Actrice engagée (il suffit de se rappeler de son discours aux Oscars en 2019) et productrice rare (Every Secret Thing et surtout la mini-série Olive Kitteridge dans laquelle elle tenait le rôle principale), Frances McDormand affirme via cette seconde fonction un désir de combler certains manques dans le paysage actuel. Chacune de ses aventures se distingue par la présence d’une entité féminine à la mise en scène, Amy Berg, Lisa Cholodenko et désormais Chloé Zhao. La rencontre avec cette dernière, permet à la comédienne d’explorer une nouvelle facette, différente des compositions qui ont à juste titre fait sa renommée. Observée comme un paysage de cinéma à part entière, vivant et mouvant, elle épure son jeu sans jamais s’effacer, tandis que la caméra capte avec la même délicatesse, l’action présente et un passé implicite (celui du personnage, de la femme, mais aussi des nombreux rôles qu’elle a tenu). L’osmose entre les deux, tant sur le plan cinématographique que politique achève de hisser Nomadland, au rang supérieur dans la jeune carrière de son auteur. L’évidence de leur collaboration et sa simplicité apparente à la vision du long-métrage, a quelque chose de foncièrement réconfortant. La curiosité est désormais totale quant à son projet pour Marvel, tant celui-ci apparaît loin de ses bases, en espérant que le rouleau compresseur n’ait pas raison de son talent. En attendant, cette troisième réalisation s’impose comme sa plus belle et sa plus aboutie.
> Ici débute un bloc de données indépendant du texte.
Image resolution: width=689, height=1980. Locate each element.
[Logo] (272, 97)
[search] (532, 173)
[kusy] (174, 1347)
Sortie le 30 Décembre 2020
On The Rocks de Sofia Coppola
Après avoir débuté en tant qu’actrice dès les années 70, principalement dans les réalisations de son père, Sofia Coppola s’est rapidement imposée comme une cinéaste importante. En près de deux décennies de carrière, elle s’est affranchie de l’héritage potentiellement lourd que pouvait induire son patronyme et a développé une œuvre aux thématiques identifiables et récurrentes (la solitude, l’ennui, les rapports familiaux tourmentés…). De son coup d’essai fulgurant, Virgin Suicides, à son récent (et fascinant) remake des Proies de Don Siegel (Prix de la mise en scène à Cannes), en passant par le magnifique et radical Somewhere (Lion d’or à la Mostra), son style parfois radical, parfois bancal (on apprécie guère The Bling Ring), ne laisse jamais véritablement de place pour les réactions neutres. Réalisatrice et scénariste (comme sur chacun de ses films), elle signe avec On The Rocks, son septième long-métrage. Produit par A24 et distribué en exclusivité par la plateforme Apple TV+, ce dernier marque ses retrouvailles avec Bill Murray, dix-sept ans après Lost in Translation. Elle convie dans sa galaxie deux nouveaux visages, Rashida Jones et le « revenant » Marlon Wayans. La première, fille de Peggy Lipton, Norma dans Twin Peaks, et de Quincy Jones, s’est fait remarquer à la télévision (The Office, Parks and Recreation puis Angie Tribecca, show dans lequel elle tient le rôle principal), le second principalement connu pour ses comédies à succès avec ses frères (Scary Movie en tête) compte aussi quelques incursions notables dans le cinéma d’auteur : Requiem for a Dream de Darren Aronofsky, Ladykillers des frères Coen. Cette comédie dramatique, mets en scène une jeune mère de famille, Laura (Rashida Jones), en plein doute quant à son mariage qui reprend contact avec son coureur de jupons de père, Felix (Bill Murray) afin d’enquêter sur son mari, Dean (Marlon Wayons).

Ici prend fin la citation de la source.